__Problem description__
The response should consist of every line below, unchanged.

__Records for this task__
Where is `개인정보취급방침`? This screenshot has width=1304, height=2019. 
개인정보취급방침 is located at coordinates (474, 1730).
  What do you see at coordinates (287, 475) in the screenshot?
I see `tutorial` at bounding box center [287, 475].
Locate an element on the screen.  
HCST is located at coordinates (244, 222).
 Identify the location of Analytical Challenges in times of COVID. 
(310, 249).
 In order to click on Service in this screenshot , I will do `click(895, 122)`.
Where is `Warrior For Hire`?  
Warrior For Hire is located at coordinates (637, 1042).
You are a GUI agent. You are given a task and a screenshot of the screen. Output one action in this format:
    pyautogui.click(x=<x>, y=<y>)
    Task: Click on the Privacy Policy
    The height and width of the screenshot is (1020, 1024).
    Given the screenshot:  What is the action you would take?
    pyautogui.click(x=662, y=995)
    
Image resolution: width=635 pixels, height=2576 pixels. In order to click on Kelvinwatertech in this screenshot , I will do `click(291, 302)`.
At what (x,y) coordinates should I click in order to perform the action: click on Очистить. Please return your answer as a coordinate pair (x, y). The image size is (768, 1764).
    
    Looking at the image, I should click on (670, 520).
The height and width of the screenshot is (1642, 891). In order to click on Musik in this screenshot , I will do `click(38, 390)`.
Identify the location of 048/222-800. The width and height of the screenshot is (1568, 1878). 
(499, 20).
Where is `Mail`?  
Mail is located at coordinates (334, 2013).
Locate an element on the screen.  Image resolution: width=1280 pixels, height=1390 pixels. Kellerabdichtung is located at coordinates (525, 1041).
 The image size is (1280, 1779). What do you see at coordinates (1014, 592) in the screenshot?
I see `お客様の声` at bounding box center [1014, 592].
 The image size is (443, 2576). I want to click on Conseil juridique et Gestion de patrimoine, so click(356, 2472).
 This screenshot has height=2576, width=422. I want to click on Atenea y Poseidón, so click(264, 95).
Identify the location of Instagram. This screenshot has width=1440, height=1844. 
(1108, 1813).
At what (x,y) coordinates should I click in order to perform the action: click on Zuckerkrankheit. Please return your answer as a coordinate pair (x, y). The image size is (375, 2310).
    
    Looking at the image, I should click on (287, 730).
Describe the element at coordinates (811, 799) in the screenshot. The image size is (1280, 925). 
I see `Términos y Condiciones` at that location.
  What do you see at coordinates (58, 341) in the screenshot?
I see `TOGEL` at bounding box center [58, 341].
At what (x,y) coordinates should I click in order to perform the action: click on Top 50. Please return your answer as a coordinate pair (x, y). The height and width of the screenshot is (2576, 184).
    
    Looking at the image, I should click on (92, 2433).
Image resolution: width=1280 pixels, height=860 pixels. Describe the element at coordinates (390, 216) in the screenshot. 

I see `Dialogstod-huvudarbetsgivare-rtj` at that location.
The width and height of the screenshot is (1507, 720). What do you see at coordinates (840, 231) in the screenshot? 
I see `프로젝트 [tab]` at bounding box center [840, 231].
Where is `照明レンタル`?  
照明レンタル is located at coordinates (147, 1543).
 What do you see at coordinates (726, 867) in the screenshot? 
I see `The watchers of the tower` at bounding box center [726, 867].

__Finished task__
Where is `개인정보취급방침`? This screenshot has width=1304, height=2019. 
개인정보취급방침 is located at coordinates (474, 1730).
  What do you see at coordinates (287, 475) in the screenshot?
I see `tutorial` at bounding box center [287, 475].
Locate an element on the screen.  
HCST is located at coordinates (244, 222).
 Identify the location of Analytical Challenges in times of COVID. 
(310, 249).
 In order to click on Service in this screenshot , I will do `click(895, 122)`.
Where is `Warrior For Hire`?  
Warrior For Hire is located at coordinates (637, 1042).
You are a GUI agent. You are given a task and a screenshot of the screen. Output one action in this format:
    pyautogui.click(x=<x>, y=<y>)
    Task: Click on the Privacy Policy
    The height and width of the screenshot is (1020, 1024).
    Given the screenshot:  What is the action you would take?
    pyautogui.click(x=662, y=995)
    
Image resolution: width=635 pixels, height=2576 pixels. In order to click on Kelvinwatertech in this screenshot , I will do `click(291, 302)`.
At what (x,y) coordinates should I click in order to perform the action: click on Очистить. Please return your answer as a coordinate pair (x, y). The image size is (768, 1764).
    
    Looking at the image, I should click on (670, 520).
The height and width of the screenshot is (1642, 891). In order to click on Musik in this screenshot , I will do `click(38, 390)`.
Identify the location of 048/222-800. The width and height of the screenshot is (1568, 1878). 
(499, 20).
Where is `Mail`?  
Mail is located at coordinates (334, 2013).
Locate an element on the screen.  Image resolution: width=1280 pixels, height=1390 pixels. Kellerabdichtung is located at coordinates (525, 1041).
 The image size is (1280, 1779). What do you see at coordinates (1014, 592) in the screenshot?
I see `お客様の声` at bounding box center [1014, 592].
 The image size is (443, 2576). I want to click on Conseil juridique et Gestion de patrimoine, so click(356, 2472).
 This screenshot has height=2576, width=422. I want to click on Atenea y Poseidón, so click(264, 95).
Identify the location of Instagram. This screenshot has width=1440, height=1844. 
(1108, 1813).
At what (x,y) coordinates should I click in order to perform the action: click on Zuckerkrankheit. Please return your answer as a coordinate pair (x, y). The image size is (375, 2310).
    
    Looking at the image, I should click on (287, 730).
Describe the element at coordinates (811, 799) in the screenshot. The image size is (1280, 925). 
I see `Términos y Condiciones` at that location.
  What do you see at coordinates (58, 341) in the screenshot?
I see `TOGEL` at bounding box center [58, 341].
At what (x,y) coordinates should I click in order to perform the action: click on Top 50. Please return your answer as a coordinate pair (x, y). The height and width of the screenshot is (2576, 184).
    
    Looking at the image, I should click on (92, 2433).
Image resolution: width=1280 pixels, height=860 pixels. Describe the element at coordinates (390, 216) in the screenshot. 

I see `Dialogstod-huvudarbetsgivare-rtj` at that location.
The width and height of the screenshot is (1507, 720). What do you see at coordinates (840, 231) in the screenshot? 
I see `프로젝트 [tab]` at bounding box center [840, 231].
Where is `照明レンタル`?  
照明レンタル is located at coordinates (147, 1543).
 What do you see at coordinates (726, 867) in the screenshot? 
I see `The watchers of the tower` at bounding box center [726, 867].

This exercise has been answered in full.